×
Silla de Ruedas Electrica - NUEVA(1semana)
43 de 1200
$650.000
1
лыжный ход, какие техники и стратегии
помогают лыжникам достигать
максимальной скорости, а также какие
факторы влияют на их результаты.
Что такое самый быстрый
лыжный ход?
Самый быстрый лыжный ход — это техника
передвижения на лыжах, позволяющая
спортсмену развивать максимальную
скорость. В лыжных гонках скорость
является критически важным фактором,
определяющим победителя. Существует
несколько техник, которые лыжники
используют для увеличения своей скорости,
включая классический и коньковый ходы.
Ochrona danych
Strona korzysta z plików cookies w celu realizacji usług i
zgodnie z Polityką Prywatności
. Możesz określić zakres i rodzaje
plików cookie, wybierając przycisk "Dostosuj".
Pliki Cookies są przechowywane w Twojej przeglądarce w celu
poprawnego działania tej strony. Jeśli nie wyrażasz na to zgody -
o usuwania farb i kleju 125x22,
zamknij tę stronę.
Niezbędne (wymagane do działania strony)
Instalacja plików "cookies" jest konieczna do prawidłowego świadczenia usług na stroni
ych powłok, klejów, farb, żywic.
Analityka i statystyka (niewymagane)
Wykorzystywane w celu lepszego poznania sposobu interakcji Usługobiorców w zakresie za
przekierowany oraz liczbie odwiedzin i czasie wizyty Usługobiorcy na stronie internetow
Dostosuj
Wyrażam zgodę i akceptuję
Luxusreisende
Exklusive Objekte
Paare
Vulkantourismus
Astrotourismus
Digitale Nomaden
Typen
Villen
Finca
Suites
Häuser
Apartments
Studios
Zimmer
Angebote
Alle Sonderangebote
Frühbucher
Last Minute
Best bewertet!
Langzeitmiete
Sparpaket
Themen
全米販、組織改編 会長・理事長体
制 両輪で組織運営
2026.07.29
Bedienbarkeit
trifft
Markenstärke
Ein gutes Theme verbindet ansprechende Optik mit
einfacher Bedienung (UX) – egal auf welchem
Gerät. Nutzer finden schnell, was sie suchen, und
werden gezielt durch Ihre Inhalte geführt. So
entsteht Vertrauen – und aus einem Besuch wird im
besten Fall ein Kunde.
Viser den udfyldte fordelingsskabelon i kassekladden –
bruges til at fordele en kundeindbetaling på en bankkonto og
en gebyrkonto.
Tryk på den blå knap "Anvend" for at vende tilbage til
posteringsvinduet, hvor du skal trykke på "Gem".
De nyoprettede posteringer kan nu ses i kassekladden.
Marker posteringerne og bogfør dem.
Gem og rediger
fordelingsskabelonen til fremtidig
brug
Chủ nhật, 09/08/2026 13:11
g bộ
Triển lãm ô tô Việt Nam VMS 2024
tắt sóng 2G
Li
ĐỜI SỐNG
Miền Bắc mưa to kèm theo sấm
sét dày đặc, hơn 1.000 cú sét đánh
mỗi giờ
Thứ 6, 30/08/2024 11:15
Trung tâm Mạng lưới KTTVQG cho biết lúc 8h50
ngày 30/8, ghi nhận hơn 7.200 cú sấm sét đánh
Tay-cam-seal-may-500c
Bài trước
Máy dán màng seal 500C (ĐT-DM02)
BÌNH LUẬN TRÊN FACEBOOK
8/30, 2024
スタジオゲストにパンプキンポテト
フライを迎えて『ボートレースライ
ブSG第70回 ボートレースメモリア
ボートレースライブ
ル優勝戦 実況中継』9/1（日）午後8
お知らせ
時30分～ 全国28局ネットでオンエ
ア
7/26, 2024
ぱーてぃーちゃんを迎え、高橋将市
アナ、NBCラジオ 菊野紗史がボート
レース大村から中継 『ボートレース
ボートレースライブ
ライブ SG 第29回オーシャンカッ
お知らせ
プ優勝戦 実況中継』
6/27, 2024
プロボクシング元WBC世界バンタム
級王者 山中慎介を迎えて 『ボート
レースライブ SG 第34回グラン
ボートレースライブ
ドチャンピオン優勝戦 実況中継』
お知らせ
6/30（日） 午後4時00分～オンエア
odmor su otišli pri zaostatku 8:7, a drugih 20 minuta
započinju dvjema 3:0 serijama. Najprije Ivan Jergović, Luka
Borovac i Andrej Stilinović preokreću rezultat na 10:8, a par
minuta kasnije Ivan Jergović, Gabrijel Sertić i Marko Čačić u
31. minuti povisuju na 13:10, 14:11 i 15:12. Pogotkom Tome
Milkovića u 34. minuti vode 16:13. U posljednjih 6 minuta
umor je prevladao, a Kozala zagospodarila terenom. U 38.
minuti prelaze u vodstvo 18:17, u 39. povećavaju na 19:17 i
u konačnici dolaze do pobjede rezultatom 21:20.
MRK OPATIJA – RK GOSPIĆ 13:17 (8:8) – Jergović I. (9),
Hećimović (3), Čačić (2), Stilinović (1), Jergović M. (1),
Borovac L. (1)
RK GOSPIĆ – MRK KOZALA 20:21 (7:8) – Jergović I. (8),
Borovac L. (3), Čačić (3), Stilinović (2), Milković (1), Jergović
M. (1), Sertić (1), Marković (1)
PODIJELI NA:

Exercise aim: Look above and repeat, character for character, the lines from the first one to the line with "используют для увеличения", counting both.

Solution:
×
Silla de Ruedas Electrica - NUEVA(1semana)
43 de 1200
$650.000
1
лыжный ход, какие техники и стратегии
помогают лыжникам достигать
максимальной скорости, а также какие
факторы влияют на их результаты.
Что такое самый быстрый
лыжный ход?
Самый быстрый лыжный ход — это техника
передвижения на лыжах, позволяющая
спортсмену развивать максимальную
скорость. В лыжных гонках скорость
является критически важным фактором,
определяющим победителя. Существует
несколько техник, которые лыжники
используют для увеличения своей скорости,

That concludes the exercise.